**What the task requires**
Repeat the data that follows in full. Do not include the pictures.

BEGIN Working data

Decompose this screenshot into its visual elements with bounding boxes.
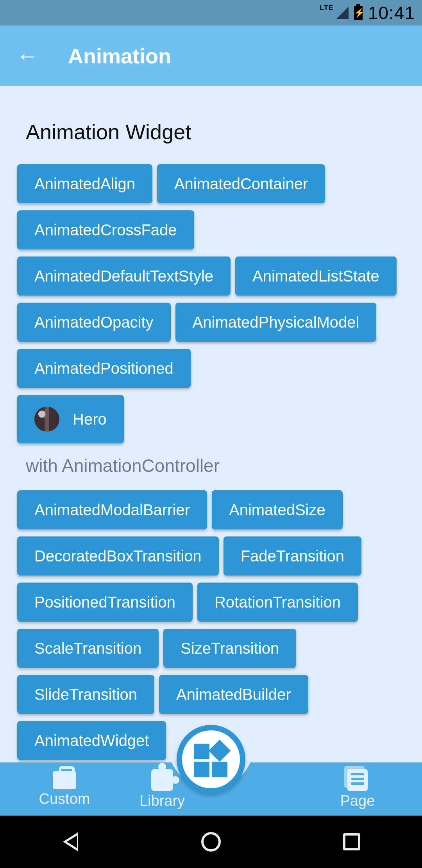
chip-label: ScaleTransition	[34, 640, 141, 656]
chip-animatedsize[interactable]: AnimatedSize	[212, 490, 343, 529]
subsection-title: with AnimationController	[0, 443, 422, 490]
briefcase-icon	[53, 771, 76, 789]
nav-label: Library	[139, 793, 185, 809]
chip-animatedcrossfade[interactable]: AnimatedCrossFade	[17, 210, 194, 249]
chip-label: AnimatedPhysicalModel	[193, 314, 359, 330]
recent-square-icon	[343, 833, 360, 850]
chip-label: FadeTransition	[241, 548, 344, 564]
chip-label: AnimatedPositioned	[34, 360, 173, 376]
main-content: Animation Widget AnimatedAlignAnimatedCo…	[0, 86, 422, 762]
nav-label: Page	[340, 793, 375, 809]
hero-thumbnail-icon	[34, 407, 59, 432]
chip-positionedtransition[interactable]: PositionedTransition	[17, 583, 193, 622]
signal-icon	[336, 7, 349, 19]
status-clock: 10:41	[368, 2, 415, 23]
chip-label: SizeTransition	[181, 640, 279, 656]
chip-label: SlideTransition	[34, 687, 137, 702]
chip-label: AnimatedAlign	[34, 176, 135, 192]
chip-animatedbuilder[interactable]: AnimatedBuilder	[159, 675, 308, 714]
back-arrow-icon[interactable]: ←	[16, 45, 38, 67]
chip-label: AnimatedBuilder	[176, 687, 291, 702]
chip-label: RotationTransition	[215, 594, 341, 610]
page-icon	[347, 769, 368, 791]
chip-decoratedboxtransition[interactable]: DecoratedBoxTransition	[17, 536, 219, 576]
dashboard-icon	[193, 741, 229, 777]
chip-label: PositionedTransition	[34, 594, 175, 610]
page-title: Animation	[68, 44, 171, 68]
chip-label: AnimatedWidget	[34, 733, 149, 748]
chip-label: AnimatedOpacity	[34, 314, 154, 330]
network-label: LTE	[320, 4, 334, 12]
nav-item-page[interactable]: Page	[309, 769, 406, 809]
sys-home-button[interactable]	[199, 830, 223, 854]
chip-animatedalign[interactable]: AnimatedAlign	[17, 164, 152, 203]
chip-group-animation-widget: AnimatedAlignAnimatedContainerAnimatedCr…	[0, 164, 422, 388]
chip-label: AnimatedContainer	[174, 176, 308, 192]
chip-animatedopacity[interactable]: AnimatedOpacity	[17, 303, 171, 342]
chip-animatedpositioned[interactable]: AnimatedPositioned	[17, 349, 191, 388]
chip-fadetransition[interactable]: FadeTransition	[224, 536, 361, 576]
chip-animatedmodalbarrier[interactable]: AnimatedModalBarrier	[17, 490, 207, 529]
chip-label: Hero	[73, 411, 107, 427]
nav-item-custom[interactable]: Custom	[16, 771, 113, 807]
chip-label: AnimatedSize	[229, 502, 325, 518]
fab-button[interactable]	[177, 725, 245, 794]
chip-hero[interactable]: Hero	[17, 395, 124, 443]
puzzle-icon	[151, 769, 173, 791]
battery-icon: ⚡	[354, 6, 363, 20]
chip-label: AnimatedCrossFade	[34, 222, 177, 238]
section-title: Animation Widget	[0, 86, 422, 164]
chip-sizetransition[interactable]: SizeTransition	[163, 629, 296, 668]
bottom-nav-wrap: Custom Library Page	[0, 762, 422, 816]
app-bar: ← Animation	[0, 25, 422, 86]
android-status-bar: LTE ⚡ 10:41	[0, 0, 422, 25]
chip-animatedcontainer[interactable]: AnimatedContainer	[157, 164, 325, 203]
chip-group-hero: Hero	[0, 395, 422, 443]
home-circle-icon	[201, 832, 221, 852]
back-triangle-icon	[63, 832, 78, 851]
chip-label: AnimatedModalBarrier	[34, 502, 190, 518]
chip-animatedphysicalmodel[interactable]: AnimatedPhysicalModel	[175, 303, 377, 342]
chip-animatedwidget[interactable]: AnimatedWidget	[17, 721, 166, 760]
chip-label: AnimatedDefaultTextStyle	[34, 268, 213, 284]
android-system-nav	[0, 816, 422, 868]
sys-recent-button[interactable]	[340, 830, 363, 854]
nav-label: Custom	[39, 791, 90, 807]
chip-label: AnimatedListState	[252, 268, 379, 284]
sys-back-button[interactable]	[59, 830, 82, 854]
chip-animateddefaulttextstyle[interactable]: AnimatedDefaultTextStyle	[17, 256, 231, 296]
chip-animatedliststate[interactable]: AnimatedListState	[235, 256, 397, 296]
chip-rotationtransition[interactable]: RotationTransition	[197, 583, 358, 622]
chip-scaletransition[interactable]: ScaleTransition	[17, 629, 159, 668]
chip-slidetransition[interactable]: SlideTransition	[17, 675, 154, 714]
chip-group-animation-controller: AnimatedModalBarrierAnimatedSizeDecorate…	[0, 490, 422, 760]
chip-label: DecoratedBoxTransition	[34, 548, 202, 564]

END Working data

**Response to this exercise**
Decompose this screenshot into its visual elements with bounding boxes.
chip-label: ScaleTransition	[34, 640, 141, 656]
chip-animatedsize[interactable]: AnimatedSize	[212, 490, 343, 529]
subsection-title: with AnimationController	[0, 443, 422, 490]
briefcase-icon	[53, 771, 76, 789]
nav-label: Library	[139, 793, 185, 809]
chip-animatedcrossfade[interactable]: AnimatedCrossFade	[17, 210, 194, 249]
chip-label: AnimatedPhysicalModel	[193, 314, 359, 330]
recent-square-icon	[343, 833, 360, 850]
chip-label: FadeTransition	[241, 548, 344, 564]
chip-label: AnimatedPositioned	[34, 360, 173, 376]
main-content: Animation Widget AnimatedAlignAnimatedCo…	[0, 86, 422, 762]
nav-label: Page	[340, 793, 375, 809]
hero-thumbnail-icon	[34, 407, 59, 432]
chip-positionedtransition[interactable]: PositionedTransition	[17, 583, 193, 622]
signal-icon	[336, 7, 349, 19]
status-clock: 10:41	[368, 2, 415, 23]
chip-label: SizeTransition	[181, 640, 279, 656]
chip-label: SlideTransition	[34, 687, 137, 702]
chip-label: AnimatedAlign	[34, 176, 135, 192]
chip-animatedbuilder[interactable]: AnimatedBuilder	[159, 675, 308, 714]
back-arrow-icon[interactable]: ←	[16, 45, 38, 67]
chip-label: AnimatedBuilder	[176, 687, 291, 702]
chip-label: RotationTransition	[215, 594, 341, 610]
page-icon	[347, 769, 368, 791]
chip-decoratedboxtransition[interactable]: DecoratedBoxTransition	[17, 536, 219, 576]
dashboard-icon	[193, 741, 229, 777]
chip-label: PositionedTransition	[34, 594, 175, 610]
page-title: Animation	[68, 44, 171, 68]
chip-label: AnimatedWidget	[34, 733, 149, 748]
chip-label: AnimatedOpacity	[34, 314, 154, 330]
network-label: LTE	[320, 4, 334, 12]
nav-item-page[interactable]: Page	[309, 769, 406, 809]
sys-home-button[interactable]	[199, 830, 223, 854]
chip-animatedalign[interactable]: AnimatedAlign	[17, 164, 152, 203]
chip-group-animation-widget: AnimatedAlignAnimatedContainerAnimatedCr…	[0, 164, 422, 388]
chip-label: AnimatedContainer	[174, 176, 308, 192]
chip-animatedopacity[interactable]: AnimatedOpacity	[17, 303, 171, 342]
chip-animatedpositioned[interactable]: AnimatedPositioned	[17, 349, 191, 388]
chip-fadetransition[interactable]: FadeTransition	[224, 536, 361, 576]
chip-animatedmodalbarrier[interactable]: AnimatedModalBarrier	[17, 490, 207, 529]
chip-label: Hero	[73, 411, 107, 427]
nav-item-custom[interactable]: Custom	[16, 771, 113, 807]
chip-label: AnimatedSize	[229, 502, 325, 518]
fab-button[interactable]	[177, 725, 245, 794]
chip-hero[interactable]: Hero	[17, 395, 124, 443]
puzzle-icon	[151, 769, 173, 791]
battery-icon: ⚡	[354, 6, 363, 20]
chip-label: AnimatedCrossFade	[34, 222, 177, 238]
section-title: Animation Widget	[0, 86, 422, 164]
chip-sizetransition[interactable]: SizeTransition	[163, 629, 296, 668]
bottom-nav-wrap: Custom Library Page	[0, 762, 422, 816]
app-bar: ← Animation	[0, 25, 422, 86]
android-status-bar: LTE ⚡ 10:41	[0, 0, 422, 25]
chip-animatedcontainer[interactable]: AnimatedContainer	[157, 164, 325, 203]
chip-group-hero: Hero	[0, 395, 422, 443]
home-circle-icon	[201, 832, 221, 852]
back-triangle-icon	[63, 832, 78, 851]
chip-label: AnimatedModalBarrier	[34, 502, 190, 518]
chip-animatedphysicalmodel[interactable]: AnimatedPhysicalModel	[175, 303, 377, 342]
chip-animatedwidget[interactable]: AnimatedWidget	[17, 721, 166, 760]
chip-label: AnimatedDefaultTextStyle	[34, 268, 213, 284]
android-system-nav	[0, 816, 422, 868]
sys-recent-button[interactable]	[340, 830, 363, 854]
nav-label: Custom	[39, 791, 90, 807]
chip-label: AnimatedListState	[252, 268, 379, 284]
sys-back-button[interactable]	[59, 830, 82, 854]
chip-animateddefaulttextstyle[interactable]: AnimatedDefaultTextStyle	[17, 256, 231, 296]
chip-animatedliststate[interactable]: AnimatedListState	[235, 256, 397, 296]
chip-rotationtransition[interactable]: RotationTransition	[197, 583, 358, 622]
chip-scaletransition[interactable]: ScaleTransition	[17, 629, 159, 668]
chip-slidetransition[interactable]: SlideTransition	[17, 675, 154, 714]
chip-group-animation-controller: AnimatedModalBarrierAnimatedSizeDecorate…	[0, 490, 422, 760]
chip-label: DecoratedBoxTransition	[34, 548, 202, 564]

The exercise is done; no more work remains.